I remember vividly some of your fears. Let me reassure you. You WILL find time to have very unique and personal relationships with each of them. It gets easier to carve out special one on one time related to their own interests.
And all those tears you are shedding in your worry over P and his achievement of developmental milestones? He never had to get those AFOs. He is reading chapter books and just today he rode 100 yards on a big boy bike without training wheels.

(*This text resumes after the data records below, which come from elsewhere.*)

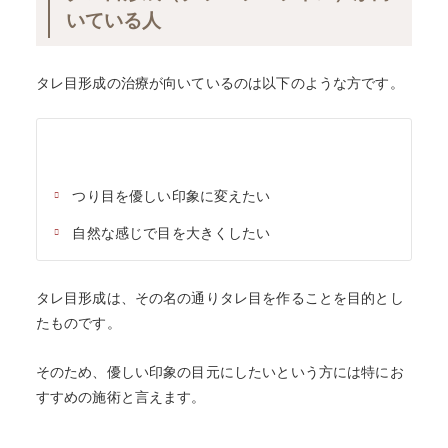
いている人
タレ目形成の治療が向いているのは以下のような方です。
つり目を優しい印象に変えたい
自然な感じで目を大きくしたい
タレ目形成は、その名の通りタレ目を作ることを目的とし
たものです。
そのため、優しい印象の目元にしたいという方には特にお
すすめの施術と言えます。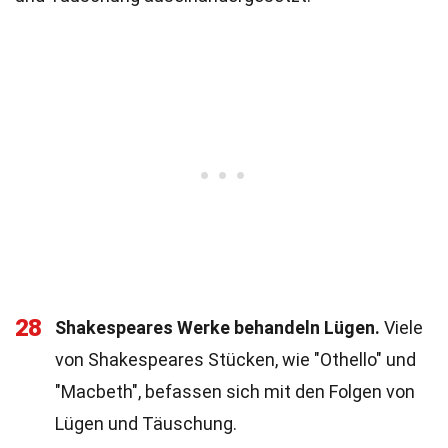
28
Shakespeares Werke behandeln Lügen.
Viele
von Shakespeares Stücken, wie "Othello" und
"Macbeth", befassen sich mit den Folgen von
Lügen und Täuschung.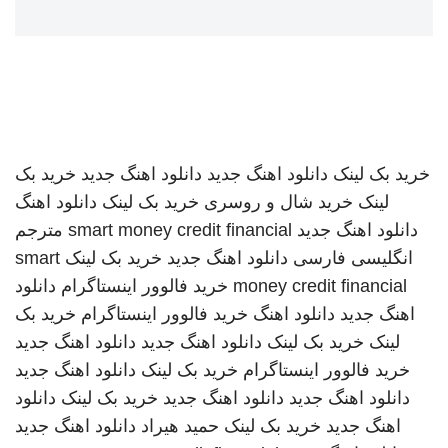
خرید بک لینک
دانلود اهنگ جدید
دانلود اهنگ جدید
خرید بک
لینک
خرید شال و روسری
خرید بک لینک
دانلود اهنگ
دانلود اهنگ جدید
smart money credit financial
مترجم
انگلیسی فارسی
دانلود اهنگ جدید
خرید بک لینک
smart
money credit financial
خرید فالوور اینستاگرام
دانلود
اهنگ جدید
دانلود اهنگ
خرید فالوور اینستاگرام
خرید بک
لینک
خرید بک لینک
دانلود اهنگ جدید
دانلود اهنگ جدید
خرید فالوور اینستاگرام
خرید بک لینک
دانلود اهنگ جدید
دانلود اهنگ جدید
دانلود اهنگ جدید
خرید بک لینک
دانلود
اهنگ جدید
خرید بک لینک
حمید هیراد
دانلود اهنگ جدید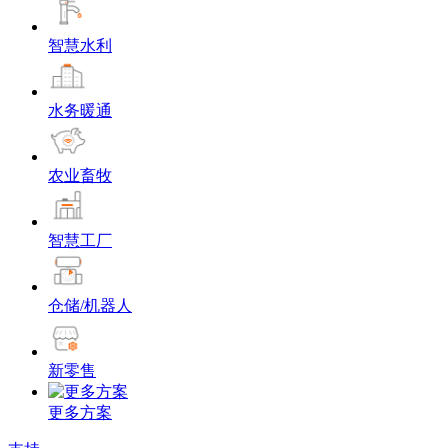
智慧水利
水务暖通
农业畜牧
智慧工厂
仓储/机器人
新零售
更多方案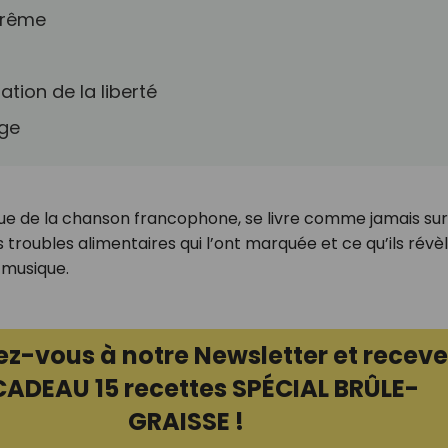
trême
ation de la liberté
age
que de la chanson francophone, se livre comme jamais su
 troubles alimentaires qui l’ont marquée et ce qu’ils révè
 musique.
ez-vous à notre Newsletter et receve
CADEAU 15 recettes SPÉCIAL BRÛLE-
GRAISSE !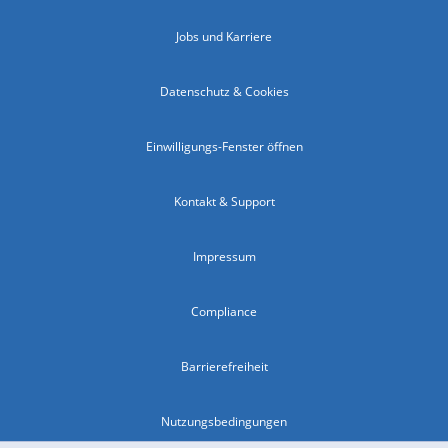
Jobs und Karriere
Datenschutz & Cookies
Einwilligungs-Fenster öffnen
Kontakt & Support
Impressum
Compliance
Barrierefreiheit
Nutzungsbedingungen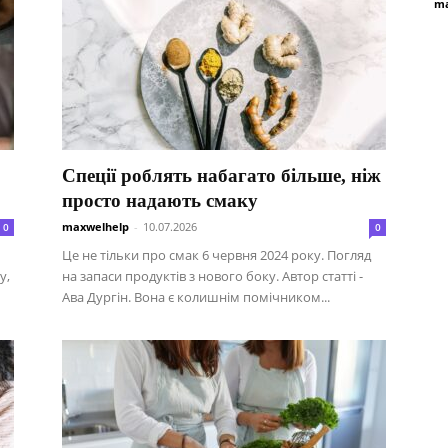
ma
Спеції роблять набагато більше, ніж
просто надають смаку
maxwelhelp
-
10.07.2026
0
0
Це не тільки про смак 6 червня 2024 року. Погляд
у,
на запаси продуктів з нового боку. Автор статті -
Ава Дургін. Вона є колишнім помічником...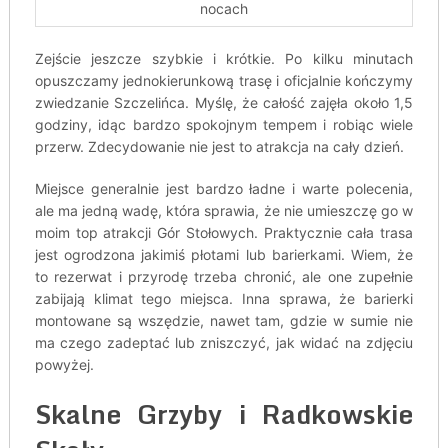
nocach
Zejście jeszcze szybkie i krótkie. Po kilku minutach
opuszczamy jednokierunkową trasę i oficjalnie kończymy
zwiedzanie Szczelińca. Myślę, że całość zajęła około 1,5
godziny, idąc bardzo spokojnym tempem i robiąc wiele
przerw. Zdecydowanie nie jest to atrakcja na cały dzień.
Miejsce generalnie jest bardzo ładne i warte polecenia,
ale ma jedną wadę, która sprawia, że nie umieszczę go w
moim top atrakcji Gór Stołowych. Praktycznie cała trasa
jest ogrodzona jakimiś płotami lub barierkami. Wiem, że
to rezerwat i przyrodę trzeba chronić, ale one zupełnie
zabijają klimat tego miejsca. Inna sprawa, że barierki
montowane są wszędzie, nawet tam, gdzie w sumie nie
ma czego zadeptać lub zniszczyć, jak widać na zdjęciu
powyżej.
Skalne Grzyby i Radkowskie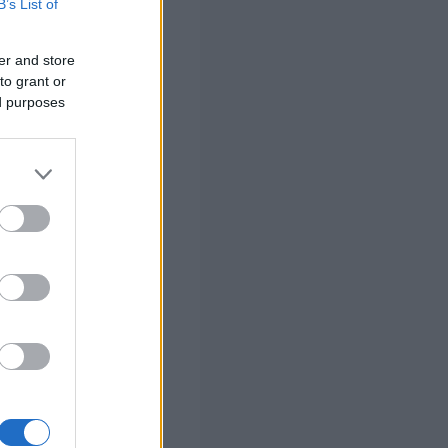
B’s List of
er and store
θα τεθεί σε
to grant or
ρεωτικό σε κάθε
ed purposes
, η
ποπτείας.
αξιολόγησης του
ε συνεργασία με
ν με σύγχρονους
ι τις
ναβάθμισης του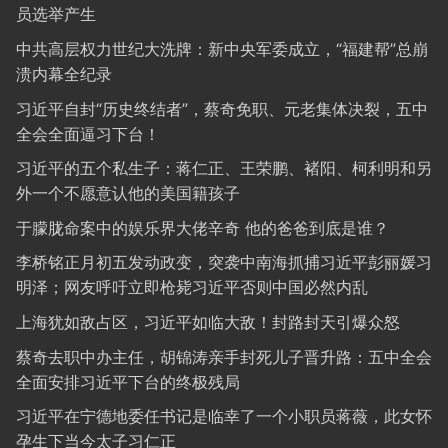
员选举产生
中共高层权力世纪大洗牌：新中央军委成立，“福建帮”总崩
溃内幕全纪录
习近平自封“历史终结者”，蔡奇免职、元老集体决裂，五中
全会全面逼习下台！
习近平的五个私生子：蒋仁正、王荣鹏、褚阳、柯利明和另
外一个不愿意认他的美国籍孩子
于朦胧命案中的娱乐界大佬辛奇 他的爸爸到底是谁？
李桥铭正月初五发动政变，突袭中南海抓捕习近平彭丽媛习
明泽；网友呼吁立即枪毙习近平否则中国必然内乱
上海犹如敌占区，习近平如临大敌！封路封天引爆众怒
蔡奇去职中办主任，胡锦涛亲手封死儿子晋升路：五中全会
全面安排习近平下台的终极残局
习近平在宁德地委任书记是临幸了一个小职员蒋薇，此女怀
孕生下当今太子习仁正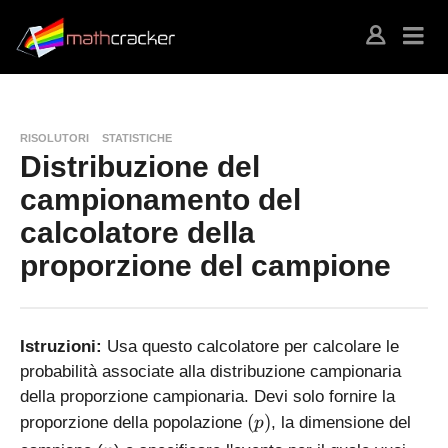
RISOLUTORI
STATISTICHE
Distribuzione del
campionamento del
calcolatore della
proporzione del campione
Istruzioni:
Usa questo calcolatore per calcolare le
probabilità associate alla distribuzione campionaria
della proporzione campionaria. Devi solo fornire la
(
(
)
proporzione della popolazione
, la dimensione del
p
p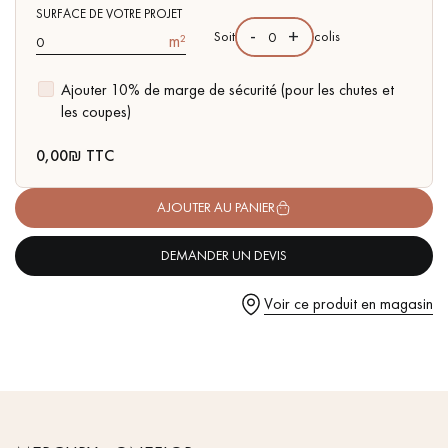
- Compatible pièces d'eau
pas dans le choix et la pose de votre parquet.
SURFACE DE VOTRE PROJET
- Facilité de pose : système Clic vertical
-
+
Soit
colis
m²
- Disponible dans d'autres formats
Ajouter 10% de marge de sécurité (pour les chutes et
les coupes)
Un expert Décoplus Parquets vous appelle
0,00
₪ TTC
AJOUTER AU PANIER
DEMANDER UN DEVIS
Demandez un rendez-vous personnalisé
Voir ce produit en magasin
Obtenez un devis gratuit !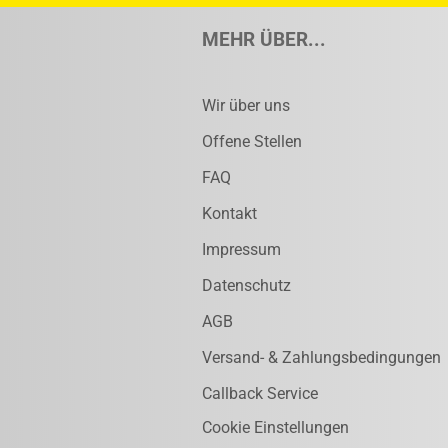
MEHR ÜBER...
Wir über uns
Offene Stellen
FAQ
Kontakt
Impressum
Datenschutz
AGB
Versand- & Zahlungsbedingungen
Callback Service
Cookie Einstellungen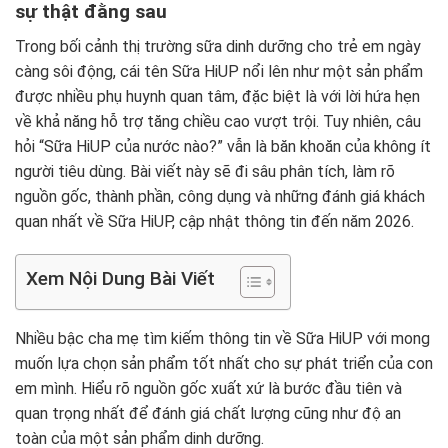
sự thật đằng sau
Trong bối cảnh thị trường sữa dinh dưỡng cho trẻ em ngày
càng sôi động, cái tên Sữa HiUP nổi lên như một sản phẩm
được nhiều phụ huynh quan tâm, đặc biệt là với lời hứa hẹn
về khả năng hỗ trợ tăng chiều cao vượt trội. Tuy nhiên, câu
hỏi “Sữa HiUP của nước nào?” vẫn là băn khoăn của không ít
người tiêu dùng. Bài viết này sẽ đi sâu phân tích, làm rõ
nguồn gốc, thành phần, công dụng và những đánh giá khách
quan nhất về Sữa HiUP, cập nhật thông tin đến năm 2026.
Xem Nội Dung Bài Viết
Nhiều bậc cha mẹ tìm kiếm thông tin về Sữa HiUP với mong
muốn lựa chọn sản phẩm tốt nhất cho sự phát triển của con
em mình. Hiểu rõ nguồn gốc xuất xứ là bước đầu tiên và
quan trọng nhất để đánh giá chất lượng cũng như độ an
toàn của một sản phẩm dinh dưỡng.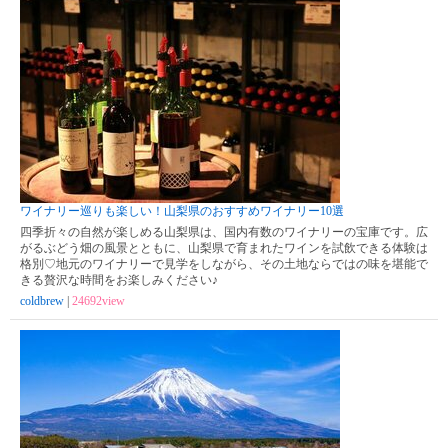
ワイナリー巡りも楽しい！山梨県のおすすめワイナリー10選
四季折々の自然が楽しめる山梨県は、国内有数のワイナリーの宝庫です。広
がるぶどう畑の風景とともに、山梨県で育まれたワインを試飲できる体験は
格別♡地元のワイナリーで見学をしながら、その土地ならではの味を堪能で
きる贅沢な時間をお楽しみください♪
coldbrew
|
24692view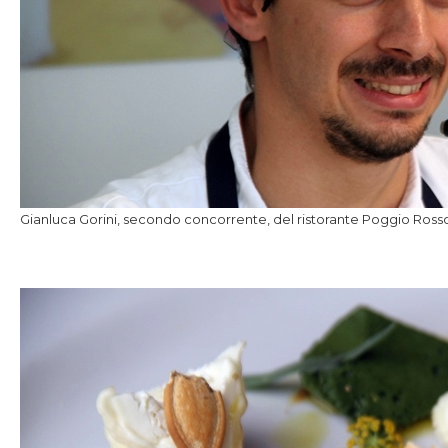
Gianluca Gorini, secondo concorrente, del ristorante Poggio Ross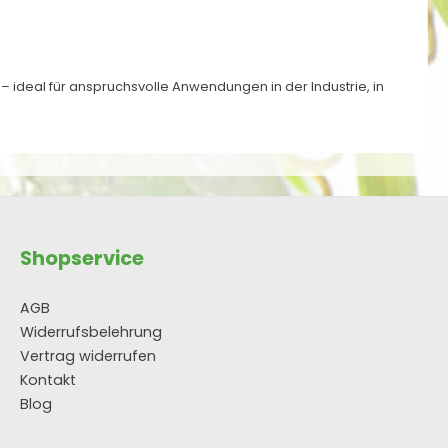
 – ideal für anspruchsvolle Anwendungen in der Industrie, in
Shopservice
AGB
Widerrufsbelehrung
Vertrag widerrufen
Kontakt
Blog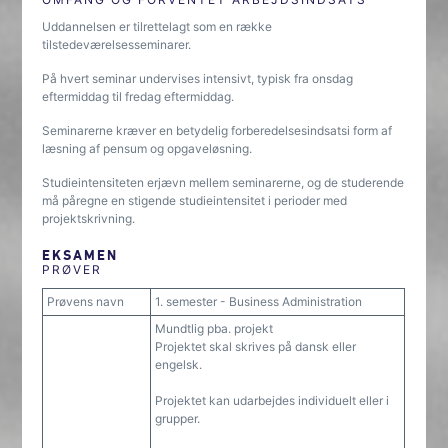
Uddannelsen er tilrettelagt som en række
tilstedeværelsesseminarer.
På hvert seminar undervises intensivt, typisk fra onsdag
eftermiddag til fredag eftermiddag.
Seminarerne kræver en betydelig forberedelsesindsatsi form af
læsning af pensum og opgaveløsning.
Studieintensiteten erjævn mellem seminarerne, og de studerende
må påregne en stigende studieintensitet i perioder med
projektskrivning.
EKSAMEN
PRØVER
Prøvens navn
1. semester - Business Administration
Mundtlig pba. projekt
Projektet skal skrives på dansk eller
engelsk.
Projektet kan udarbejdes individuelt eller i
grupper.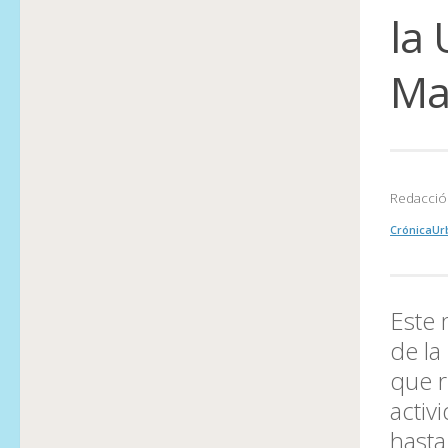
la 
Ma
Redacció
CrónicaUr
Este 
de la
que r
activ
hasta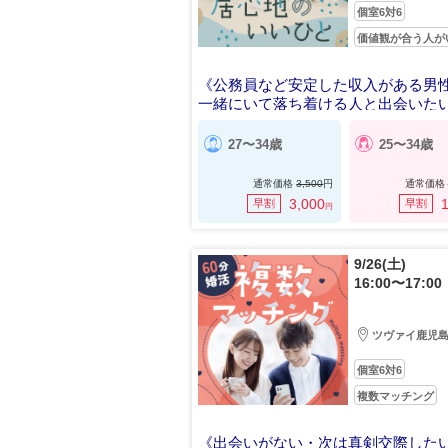
個室6対6
価値観が合う人が
《公務員など安定した収入がある男
一緒にいて落ち着ける人と出会いた
27〜34歳
25〜34歳
通常価格
3,500
円
通常価格
3,000
1
早割
早割
円
9/26(土)
16:00〜17:00
ツヴァイ鹿児
個室6対6
複数マッチング
《出会いがない・次は真剣交際したいe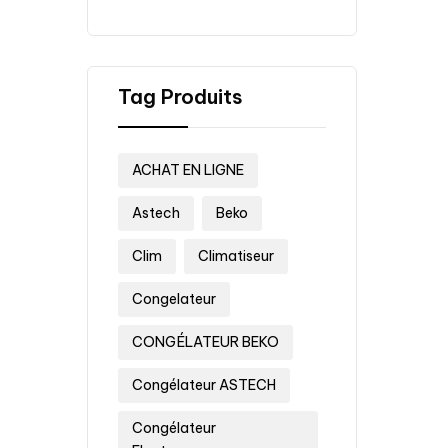
Tag Produits
ACHAT EN LIGNE
Astech
Beko
Clim
Climatiseur
Congelateur
CONGÉLATEUR BEKO
Congélateur ASTECH
Congélateur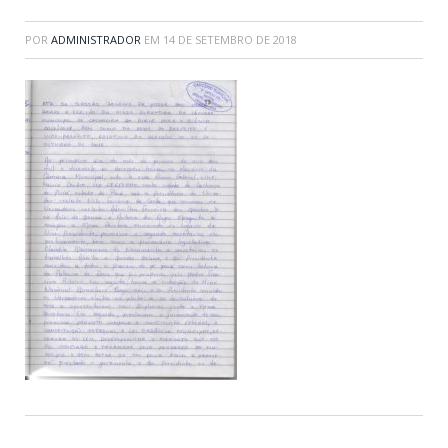
POR
ADMINISTRADOR
EM
14 DE SETEMBRO DE 2018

So take a deep breath. Trust God to complete the good work He began in the creation of these little lives within your womb and hold on. This is one amazing ride!
4 comments:
I love this post, and I loved your most recent post about your Wednesday night girls. I'm always eager to hear what you're studying with them, because I volunteer in a ministry that serves young women who work as exotic dancers. Your girls and my girls share many of the same backgrounds, and it always gives me hope to hear what you're doing. I hope we both have some fantastic surprises waiting for us in heaven -- that we get to worship with these girls that so many people write off.
Nancy
I have to thank you. I have read your blog for a couple of years now. Your blog always speaks to me but recently it's as if you know exactly what I need to hear. Thank you...
I have a cure for "I am bored". My dad used to make us clean out the garage if we said that. I know they are too young to clean out the garage, but my kids only get about half of that sentence out before they quickly clamp their mouths. They know that if it slips out they will be given a "job" to ease their boredom. Funny, but it works! I love your entries and I also wish I could write myself a note for 13 years ago. It would be FULL of "this too shall pass"!
How great that you realize the need for your children to realize that you need Jesus too. I think it can be easy as authority figures to try to act like we have it all together, but it's so much more powerful for children to see that we need Christ too and that we struggle.